Restrictions on immigrants’ involvement in Tennessee charter schools would be imposed by legislation that is the subject of a Tennessean report today. The measure, Senate Bill 3345, says chartering authorities may not approve schools that plan to have more than 3.5 percent of their staff made up of legal immigrants with visa work permits. The bill also calls on authorities to revoke schools’ charters later if they exceed the cap, and it requires schools to disclose the source of all donations from overseas.
There is no record of any schools in Tennessee exceeding that limit, in part because records aren’t maintained on employees’ nationality
The Tennessee Eagle Forum, which drafted the bill, is affiliated with the Eagle Forum, a national organization that wants to reduce the number of visas available to foreign-born workers and opposes the use of textbooks that it sees as favorable to Islam.
Last year, the Tennessee Eagle Forum urged lawmakers to pass the Material Support to Designated Entities Act, which would have declared some followers of Shariah to be terrorists.

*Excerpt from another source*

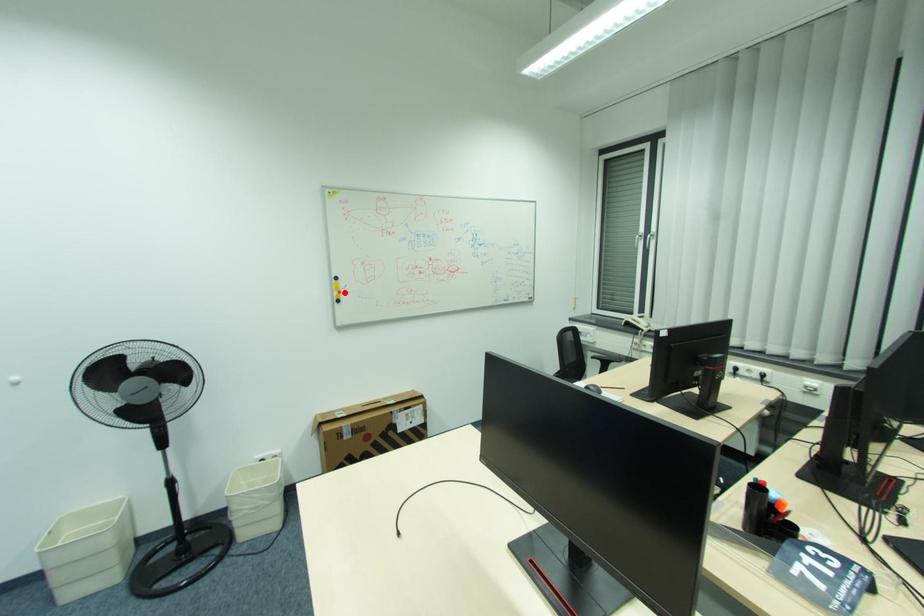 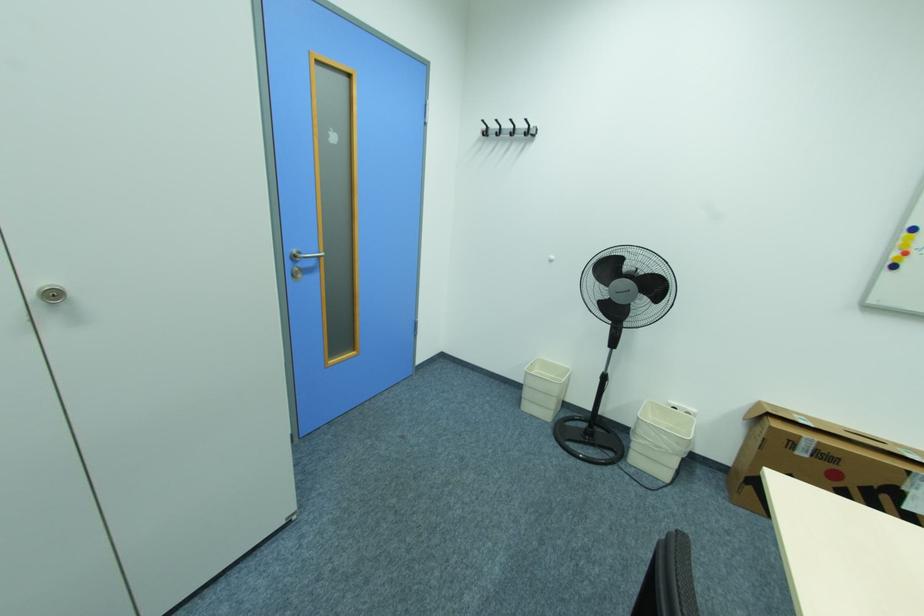 Question: I am providing you with two images of the same scene from different viewpoints. In image1, a red point is highlighted. Considering the same 3D point in image2, which of the following is correct?

Choices:
 (A) It is closer
 (B) It is farther

Answer: (B)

Muslim groups vigorously opposed the bill, arguing that Shariah covers a broad set of Islamic traditions, many of which have nothing to do with warfare or secular law.
Legislators later stripped out references to religion.
Like the Material Support to Designated Entities Act, this latest bill is sponsored by House Speaker Pro Tempore Judd Matheny, R-Tullahoma, and Senate Republican Caucus Chairman BillKetron, R-Murfreesboro.
Supporters say the measure is meant to encourage the hiring of Tennessee and American-born teachers by charter schools.
“The state of Tennessee is stating a preference that charter schools look to hire U.S. and Tennessee workers as a priority,” said Joanne Bregman, an attorney for the Tennessee Eagle Forum.
But charter school advocates fear the bill’s broad provisions could limit the ability of schools to hire the best instructors. Immigrant groups, meanwhile, fear it could limit participation in charter schools by people living in immigrant communities.
“The intent of this bill is really to put up barriers for anyone with a foreign background to be involved with working at charter schools,” said Remziya Suleyman, director of policy and administration for the American Center for Outreach, a Nashville-based group that lobbies on behalf of Muslims. “The tendency already is that it’s very difficult to get immigrants and refugees to participate.”